5), kaolin (refractive index 1.6), sericite (refractive index 1.6), zeolite (refractive index 1.5), tin oxide (refractive index 1.9) and the like may be added to the surface layer.

Metals such as Ag, Cu and Zn can be added to the surface layer. The surface layer to which the metal is added can kill bacteria and fungi attached to the surface even in a dark place.

On the surface layer, Pt, Pd, Ru, R
A platinum group metal such as h, Ir, Os can be added. The surface layer to which the metal is added can enhance the oxidation-reduction activity of the photocatalyst and improve the deodorizing and purifying action and the like. Further, when a solid superacid other than the photocatalyst is added, since the acidity of the solid superacid is improved by the addition of the platinum group metal, the hydrophilicity maintenance property is also improved and the formation of a water film of the adhered water is further promoted. Also, the hydrophilicity maintaining property is improved when the photocatalyst is not irradiated with the excitation light for a certain period of time.

When the substrate is a glass containing alkali network modifying ions such as sodium (soda lime glass, parallel plate glass, etc.), an intermediate layer such as silica may be formed between the substrate and the surface layer.

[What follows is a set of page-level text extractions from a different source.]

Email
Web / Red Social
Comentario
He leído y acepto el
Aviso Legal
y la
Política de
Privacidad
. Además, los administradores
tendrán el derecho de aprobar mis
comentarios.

Good. Then, the diffusion of the alkali network modifying ions from the base material to the surface layer during the firing is prevented, and the photocatalytic function is more effectively exhibited.

The term "hydrophilic" refers to the property of easily fitting into the surface when water is dropped, and generally means a state where the water wetting angle is less than 90 °. The term “high hydrophilicity” in the present invention refers to a property that is highly compatible when water is dropped on the surface, and more specifically, a state where the water wetting angle is about 10 ° or less. In particular, PCT / JP96 / 00734 has antifogging properties.
As disclosed in, the water wetting angle is preferably 10 ° or less, more preferably 5 ° or less.

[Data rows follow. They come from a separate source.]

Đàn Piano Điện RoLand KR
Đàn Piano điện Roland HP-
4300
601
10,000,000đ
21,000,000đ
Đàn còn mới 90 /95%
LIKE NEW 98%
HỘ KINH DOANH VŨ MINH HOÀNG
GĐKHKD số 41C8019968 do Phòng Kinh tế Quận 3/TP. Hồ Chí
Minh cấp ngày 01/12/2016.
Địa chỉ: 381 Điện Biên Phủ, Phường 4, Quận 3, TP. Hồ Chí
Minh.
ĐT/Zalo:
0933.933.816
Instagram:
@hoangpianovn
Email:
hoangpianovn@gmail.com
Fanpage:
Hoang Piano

The solid superacid in the present invention refers to a strong acid containing a solid oxide having a Hammett acidity function Ho ≦ -11.93 as a constituent, and specifically, sulfuric acid-supporting Al.
₂ O ₃ , sulfuric acid supported TiO ₂ , sulfuric acid supported ZrO ₂ , sulfuric acid supported SnO ₂ , sulfuric acid supported Fe ₂ O ₃ , sulfuric acid supported SiO ₂ ,
Sulfuric acid supporting HfO ₂ , TiO ₂ / WO ₃ , WO ₃ / SnO
₂ , WO ₃ / ZrO ₂ , WO ₃ / Fe ₂ O ₃ , SiO ₂
-Al ₂ O ₃ or the like can be suitably used.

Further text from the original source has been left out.